Species of gastropod

Babelomurex neocaledonicus is a species of sea snail, a marine gastropod mollusc in the family Muricidae, the murex snails or rock snails.

==Description==
B. neocaledonicus has a height of 25-31 mm.

The spire is low and conical, with a sharply angled shoulder. The major set of triangular spines occurs on the shoulder, with over a dozen spiral cords on the body whorl forming a scabrous pattern of lamellae which develop into two minor spines on the lower side of the aperture. The aperture is subquadrangular, with the outer lip incised at the insertions of spines, and the inner lip reflected over the columella. The siphonal canal is long and angled.

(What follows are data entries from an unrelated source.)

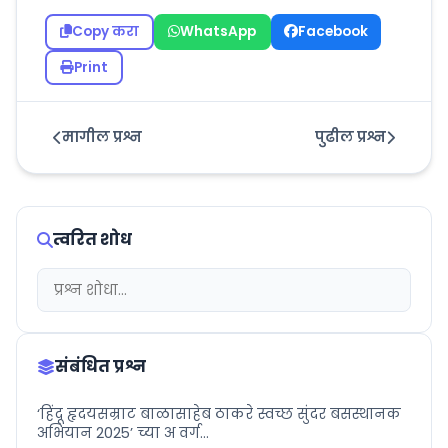
Copy करा
WhatsApp
Facebook
Print
मागील प्रश्न
पुढील प्रश्न
त्वरित शोध
संबंधित प्रश्न
‘हिंदू हृदयसम्राट बाळासाहेब ठाकरे स्वच्छ सुंदर बसस्थानक
अभियान 2025’ च्या अ वर्ग...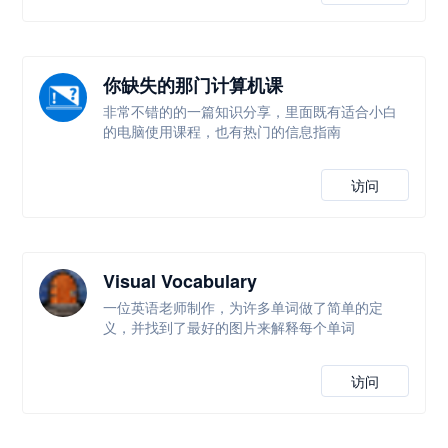
你缺失的那门计算机课
非常不错的的一篇知识分享，里面既有适合小白
的电脑使用课程，也有热门的信息指南
访问
Visual Vocabulary
一位英语老师制作，为许多单词做了简单的定
义，并找到了最好的图片来解释每个单词
访问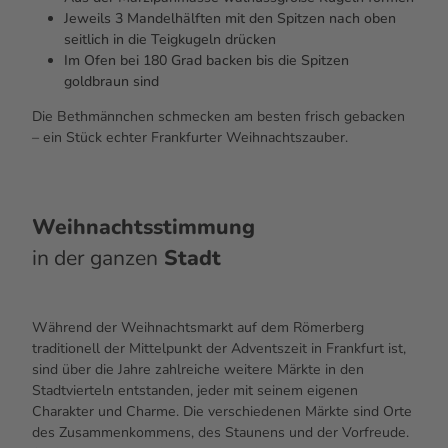
Jeweils 3 Mandelhälften mit den Spitzen nach oben
seitlich in die Teigkugeln drücken
Im Ofen bei 180 Grad backen bis die Spitzen
goldbraun sind
Die Bethmännchen schmecken am besten frisch gebacken
– ein Stück echter Frankfurter Weihnachtszauber.
Weihnachtsstimmung
in der ganzen
Stadt
Während der Weihnachtsmarkt auf dem Römerberg
traditionell der Mittelpunkt der Adventszeit in Frankfurt ist,
sind über die Jahre zahlreiche weitere Märkte in den
Stadtvierteln entstanden, jeder mit seinem eigenen
Charakter und Charme. Die verschiedenen Märkte sind Orte
des Zusammenkommens, des Staunens und der Vorfreude.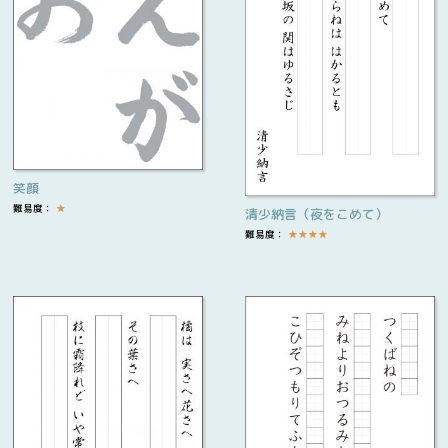
笑顔
難易度：
★
清少納言（夜をこめて）
難易度：
★
★
★
★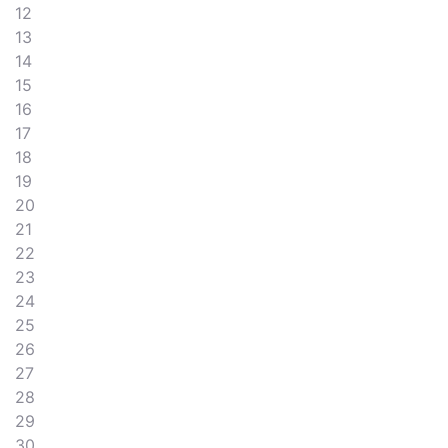
12
13
14
15
16
17
18
19
20
21
22
23
24
25
26
27
28
29
30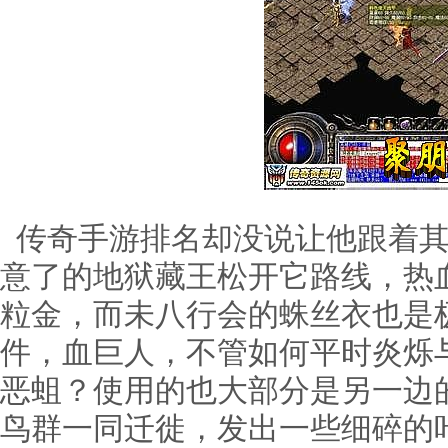
传奇手游排名却没说让他跟着其
意了的地狱藏王松开它路线，热
粒金，而未八行会的蛛丝衣也是
件，血巨人，不管如何平时炎烁
恶蛆？使用的也大部分是另一边
鸟群一同迁徙，发出一些细碎的咔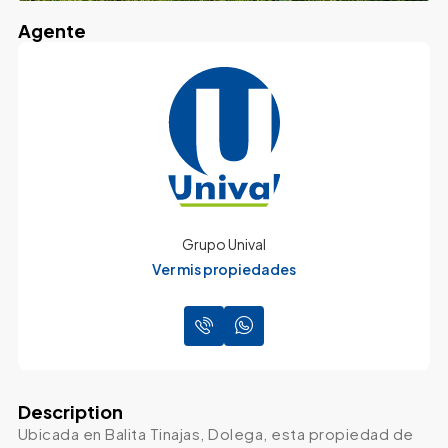
Agente
Grupo Unival
Ver mis propiedades
Description
Ubicada en Balita Tinajas, Dolega, esta propiedad de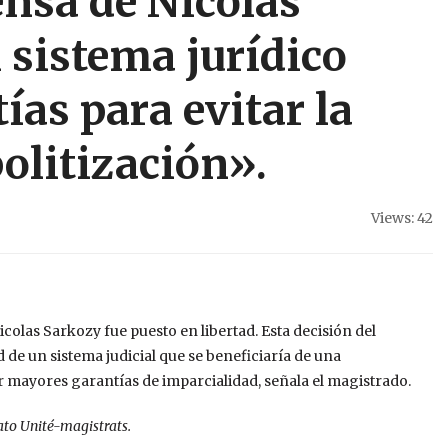
nsa de Nicolas
 sistema jurídico
ías para evitar la
politización».
Views: 42
colas Sarkozy fue puesto en libertad. Esta decisión del
de un sistema judicial que se beneficiaría de una
cer mayores garantías de imparcialidad, señala el magistrado.
ato Unité-magistrats.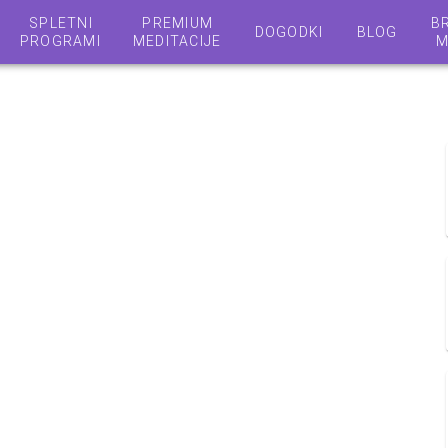
SPLETNI
PREMIUM
B
DOGODKI
BLOG
PROGRAMI
MEDITACIJE
M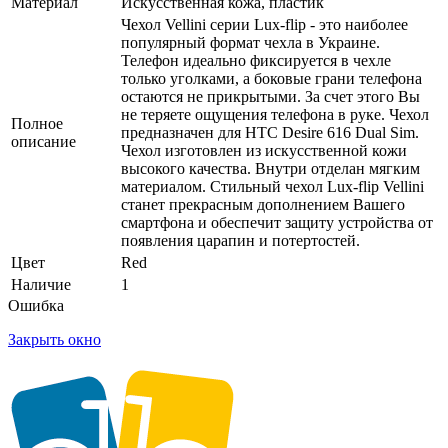
Материал
Искусственная кожа, пластик
Чехол Vellini серии Lux-flip - это наиболее
популярный формат чехла в Украине.
Телефон идеально фиксируется в чехле
только уголками, а боковые грани телефона
остаются не прикрытыми. За счет этого Вы
не теряете ощущения телефона в руке. Чехол
Полное
предназначен для HTC Desire 616 Dual Sim.
описание
Чехол изготовлен из искусственной кожи
высокого качества. Внутри отделан мягким
материалом. Стильный чехол Lux-flip Vellini
станет прекрасным дополнением Вашего
смартфона и обеспечит защиту устройства от
появления царапин и потертостей.
Цвет
Red
Наличие
1
Ошибка
Закрыть окно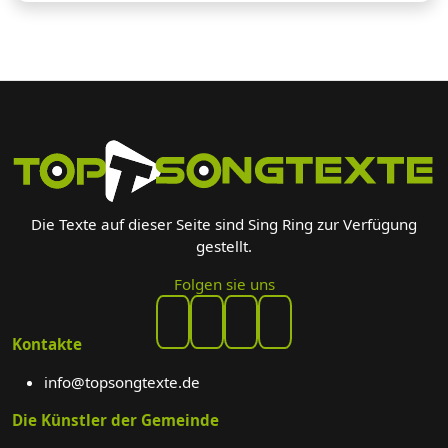
Die Texte auf dieser Seite sind Sing Ring zur Verfügung
gestellt.
Folgen sie uns
Kontakte
info@topsongtexte.de
Die Künstler der Gemeinde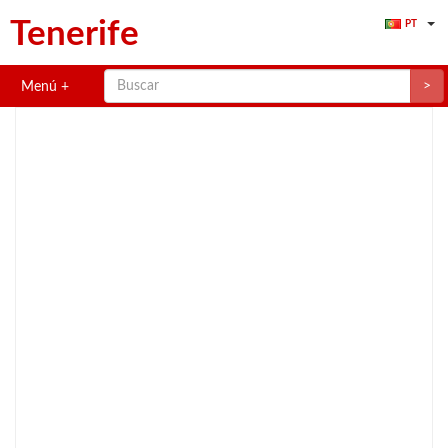
Tenerife
PT
>
Menú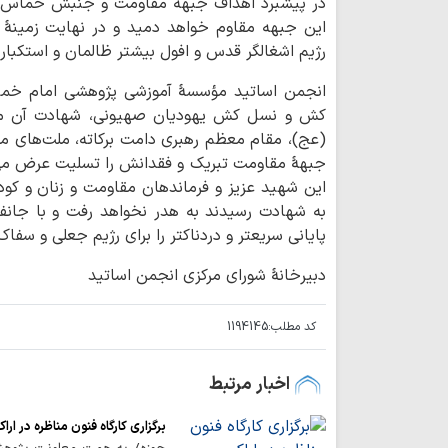
در پیشبرد اهداف جبهه مقاومت و جنبش حماس ایجا
این جبهه مقاوم خواهد دمید و در نهایت زمینهٔ ع
رژیم اشغالگر قدس و افول بیشتر ظالمان و استکبار 
انجمن اساتید مؤسسۀ آموزشی پژوهشی امام خم
کش و نسل کش یهودیان صهیونی، شهادت آن مجا
(عج)، مقام معظم رهبری دامت برکاته، ملت‌های م
جبهۀ مقاومت تبریک و فقدانش را تسلیت عرض می‌کن
این شهید عزیز و فرماندهان مقاومت و زنان و کو
به شهادت رسیدند به هدر نخواهد رفت و با جان
پایانی سریعتر و دردناکتر را برای رژیم جعلی و سفا
دبیرخانۀ شورای مرکزی انجمن اساتید
کد مطلب:
1194145
اخبار مرتبط
برگزاری کارگاه فنون مناظره در ارا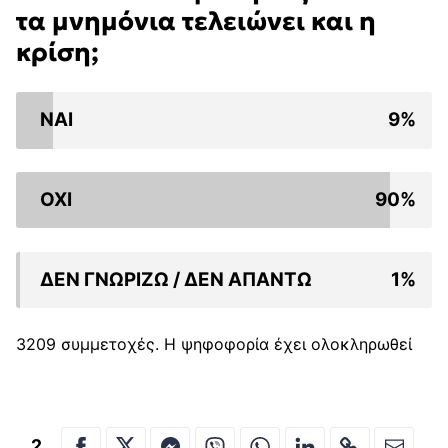
τα μνημόνια τελειώνει και η
κρίση;
9%
ΝΑΙ
90%
ΟΧΙ
1%
ΔΕΝ ΓΝΩΡΙΖΩ / ΔΕΝ ΑΠΑΝΤΩ
3209 συμμετοχές.
Η ψηφοφορία έχει ολοκληρωθεί
2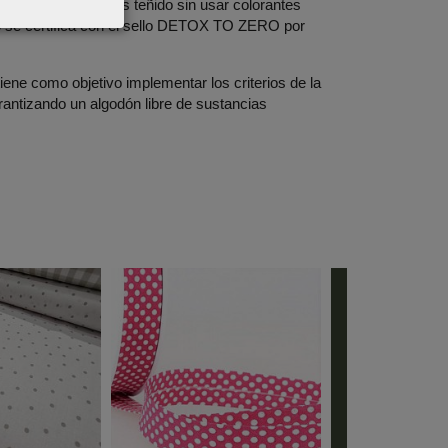
ministro. El hilo es teñido sin usar colorantes
so se certifica con el sello DETOX TO ZERO por
e como objetivo implementar los criterios de la
ntizando un algodón libre de sustancias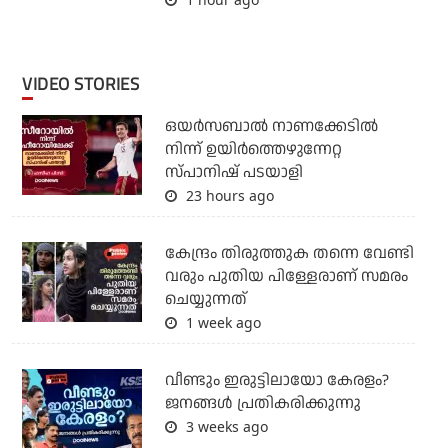
VIDEO STORIES
ഒയര്‍സബാൽ നാണക്കേടിൽ
നിന്ന് ഉയിർത്തെഴുന്നേറ്റ
സ്പാനിഷ് പടയാളി
23 hours ago
കേന്ദ്രം തിരുത്തുക തന്നെ വേണ്ടി
വരും പുതിയ പിള്ളേരാണ് സമരം
ചെയ്യുന്നത്
1 week ago
വീണ്ടും ഇരുട്ടിലായോ കേരളം?
ജനങ്ങൾ പ്രതികരിക്കുന്നു
3 weeks ago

The ground color is white, with pink vertical bands leading between each major subsutural spine and its corresponding first minor spine underneath. The spines typically have pink apices.

B. neocaledonicus resembles B. spinosus and its allies in terms of its coloration and strong triangular spines, but B. neocaledonicus can be distinguished by its larger size and low spire. B. neocaledonicus also resembles B. purpuratus, but differs primarily in its scaly teleoconch sculpture and narrower, less foliate spines.

==Distribution==
This marine species occurs off southern New Caledonia and on the Norfolk Ridge, at depths of 200-400 m.